X’s engineering department elaborated on the change in a post, writing, “This week we’re making Likes private for everyone to better protect your privacy.”
“You will still be able to see posts you have liked (but others cannot),” they listed. “Like count and other metrics for your own posts will still show up under notifications. You will no longer see who liked someone else’s post. A post’s author can see who liked its posts.”
Haofei Wang, X’s director of engineering, explained the thinking behind making likes private, saying, “Public likes are incentivizing the wrong behavior.”
“For example, many people feel discouraged from liking content that might be ‘edgy’ in fear of retaliation from trolls, or to protect their public image,” Wang said. “Soon you’ll be able to like without worrying who might see it.”
This isn’t the only change X has recently announced.

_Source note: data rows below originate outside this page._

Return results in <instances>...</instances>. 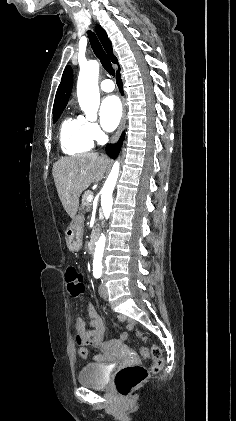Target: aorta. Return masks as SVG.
Instances as JSON below:
<instances>
[{
    "label": "aorta",
    "instance_id": "obj_1",
    "mask_svg": "<svg viewBox=\"0 0 236 421\" xmlns=\"http://www.w3.org/2000/svg\"><path fill=\"white\" fill-rule=\"evenodd\" d=\"M99 76V62L97 60H88L86 66L79 72L77 82V96L79 104L87 114L90 104H94L95 98L99 96L98 86ZM120 162L116 160L113 164V168L101 190V206L105 219H109L112 211L113 204V190L117 182L119 174ZM106 243L105 235L99 237V241L96 245L94 261H93V273H102V257L104 253V247Z\"/></svg>",
    "mask_w": 236,
    "mask_h": 421
}]
</instances>
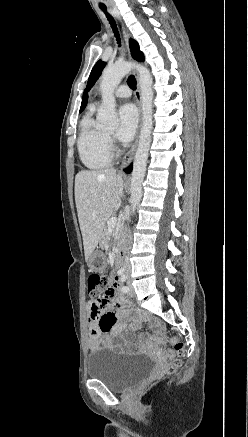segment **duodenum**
Instances as JSON below:
<instances>
[{"label": "duodenum", "mask_w": 248, "mask_h": 437, "mask_svg": "<svg viewBox=\"0 0 248 437\" xmlns=\"http://www.w3.org/2000/svg\"><path fill=\"white\" fill-rule=\"evenodd\" d=\"M125 251H126V248H125L124 244H121L117 247L116 255H117L118 262H121L123 260L124 255H125Z\"/></svg>", "instance_id": "410a0bca"}]
</instances>
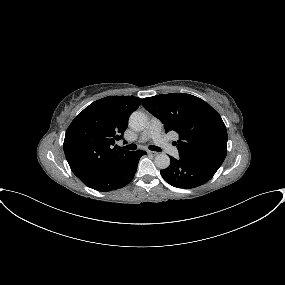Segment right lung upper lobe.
Returning <instances> with one entry per match:
<instances>
[{
    "label": "right lung upper lobe",
    "instance_id": "cb5924a9",
    "mask_svg": "<svg viewBox=\"0 0 285 285\" xmlns=\"http://www.w3.org/2000/svg\"><path fill=\"white\" fill-rule=\"evenodd\" d=\"M134 96H109L86 107L70 124L64 153L72 172L87 183L117 169L132 153L113 147L122 138L127 118L140 105Z\"/></svg>",
    "mask_w": 285,
    "mask_h": 285
}]
</instances>
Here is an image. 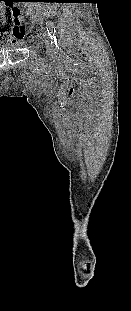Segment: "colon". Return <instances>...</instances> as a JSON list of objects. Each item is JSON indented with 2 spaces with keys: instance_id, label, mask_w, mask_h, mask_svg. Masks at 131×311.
Returning <instances> with one entry per match:
<instances>
[{
  "instance_id": "obj_1",
  "label": "colon",
  "mask_w": 131,
  "mask_h": 311,
  "mask_svg": "<svg viewBox=\"0 0 131 311\" xmlns=\"http://www.w3.org/2000/svg\"><path fill=\"white\" fill-rule=\"evenodd\" d=\"M20 18H22V13L18 8H3L0 6V32L7 33L6 39L10 37L9 33L14 29H26L27 24Z\"/></svg>"
}]
</instances>
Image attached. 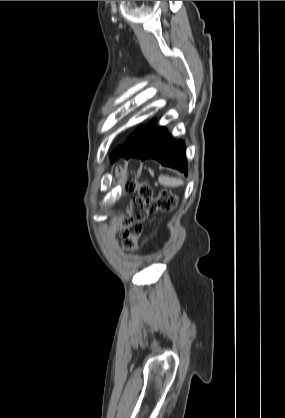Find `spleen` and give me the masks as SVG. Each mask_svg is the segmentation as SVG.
Masks as SVG:
<instances>
[{"label": "spleen", "mask_w": 285, "mask_h": 418, "mask_svg": "<svg viewBox=\"0 0 285 418\" xmlns=\"http://www.w3.org/2000/svg\"><path fill=\"white\" fill-rule=\"evenodd\" d=\"M158 181L164 185V186H168V187H178L184 184V182L181 179H177V178H172V177H168V176H160L158 178Z\"/></svg>", "instance_id": "obj_1"}]
</instances>
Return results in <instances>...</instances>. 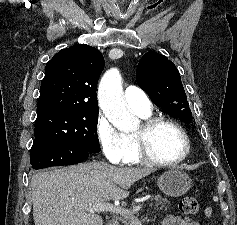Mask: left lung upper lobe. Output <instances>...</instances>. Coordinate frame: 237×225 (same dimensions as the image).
Instances as JSON below:
<instances>
[{
	"label": "left lung upper lobe",
	"mask_w": 237,
	"mask_h": 225,
	"mask_svg": "<svg viewBox=\"0 0 237 225\" xmlns=\"http://www.w3.org/2000/svg\"><path fill=\"white\" fill-rule=\"evenodd\" d=\"M136 79L150 99L166 113L185 123L192 120L179 71L166 56L147 52L138 63Z\"/></svg>",
	"instance_id": "obj_1"
}]
</instances>
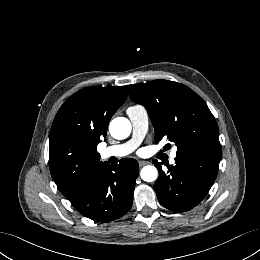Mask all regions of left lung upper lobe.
<instances>
[{
  "instance_id": "obj_1",
  "label": "left lung upper lobe",
  "mask_w": 260,
  "mask_h": 260,
  "mask_svg": "<svg viewBox=\"0 0 260 260\" xmlns=\"http://www.w3.org/2000/svg\"><path fill=\"white\" fill-rule=\"evenodd\" d=\"M131 99L144 105L162 139L177 146V153L204 154L221 158L219 129L204 100L187 86L154 80L129 86ZM170 145V144H167Z\"/></svg>"
}]
</instances>
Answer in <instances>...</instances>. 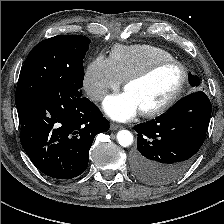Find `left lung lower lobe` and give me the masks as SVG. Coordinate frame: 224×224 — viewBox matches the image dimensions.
Wrapping results in <instances>:
<instances>
[{"label": "left lung lower lobe", "mask_w": 224, "mask_h": 224, "mask_svg": "<svg viewBox=\"0 0 224 224\" xmlns=\"http://www.w3.org/2000/svg\"><path fill=\"white\" fill-rule=\"evenodd\" d=\"M211 117V102L196 91L167 113L134 126L138 133L133 155L137 178L153 185L168 184L190 167L203 144Z\"/></svg>", "instance_id": "0a47b994"}]
</instances>
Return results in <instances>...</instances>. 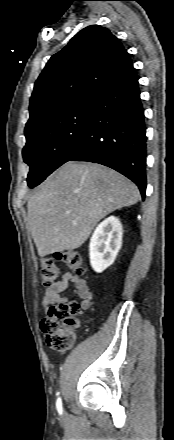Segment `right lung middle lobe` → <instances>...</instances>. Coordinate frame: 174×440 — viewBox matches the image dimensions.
<instances>
[{
  "label": "right lung middle lobe",
  "instance_id": "1",
  "mask_svg": "<svg viewBox=\"0 0 174 440\" xmlns=\"http://www.w3.org/2000/svg\"><path fill=\"white\" fill-rule=\"evenodd\" d=\"M93 106L94 96L89 94L25 128L27 143L23 159L30 166L27 178L30 188L64 164L77 148L88 127Z\"/></svg>",
  "mask_w": 174,
  "mask_h": 440
}]
</instances>
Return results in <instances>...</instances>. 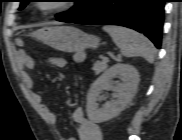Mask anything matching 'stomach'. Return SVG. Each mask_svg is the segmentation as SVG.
I'll list each match as a JSON object with an SVG mask.
<instances>
[{
	"instance_id": "0dacf381",
	"label": "stomach",
	"mask_w": 182,
	"mask_h": 140,
	"mask_svg": "<svg viewBox=\"0 0 182 140\" xmlns=\"http://www.w3.org/2000/svg\"><path fill=\"white\" fill-rule=\"evenodd\" d=\"M33 35L46 45L67 53H80L86 48H97L100 39L72 26H49L41 28Z\"/></svg>"
}]
</instances>
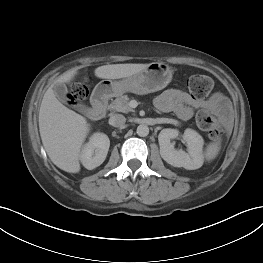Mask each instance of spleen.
<instances>
[{
	"mask_svg": "<svg viewBox=\"0 0 263 263\" xmlns=\"http://www.w3.org/2000/svg\"><path fill=\"white\" fill-rule=\"evenodd\" d=\"M219 145L218 144H215V143H213V144H210L208 147H207V149H206V151H205V158L207 159V160H212V159H214L216 156H217V154H218V152H219Z\"/></svg>",
	"mask_w": 263,
	"mask_h": 263,
	"instance_id": "obj_1",
	"label": "spleen"
}]
</instances>
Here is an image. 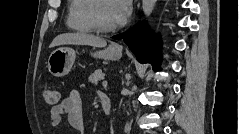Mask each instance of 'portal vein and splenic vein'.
Instances as JSON below:
<instances>
[{"label": "portal vein and splenic vein", "mask_w": 239, "mask_h": 134, "mask_svg": "<svg viewBox=\"0 0 239 134\" xmlns=\"http://www.w3.org/2000/svg\"><path fill=\"white\" fill-rule=\"evenodd\" d=\"M102 84H103V85H107L108 82H107L106 80H104V81L102 82Z\"/></svg>", "instance_id": "1"}]
</instances>
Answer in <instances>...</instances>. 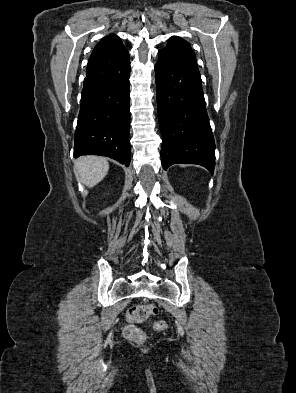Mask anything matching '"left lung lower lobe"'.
<instances>
[{"label":"left lung lower lobe","instance_id":"obj_1","mask_svg":"<svg viewBox=\"0 0 296 393\" xmlns=\"http://www.w3.org/2000/svg\"><path fill=\"white\" fill-rule=\"evenodd\" d=\"M158 54L155 73L162 166L166 170L175 163H192L213 173L215 143L197 61Z\"/></svg>","mask_w":296,"mask_h":393}]
</instances>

Movieguide® previously reported:
X, formerly known as Twitter, has just announced it will allow sexual content to be distributed by users.
“You may share consensually produced and distributed adult nudity or sexual behavior, provided it’s properly labeled and not prominently displayed,” a new update from X reads.
The platform continued, “We believe that users should be able to create, distribute, and consume material related to sexual themes as long as it is consensually produced and distributed. Sexual expression, whether visual or written, can be a legitimate form of artistic expression. We believe in the autonomy of adults to engage with and create content that reflects their own beliefs, desires, and experiences, including those related to sexuality. We balance this freedom by restricting exposure to Adult Content for children or adult users who choose not to see it.”
The update said X would “prohibit content promoting exploitation, nonconsent, objectification, sexualization or harm to minors, and obscene behaviors” and does “not allow sharing Adult Content in highly visible places such as profile photos or banners.”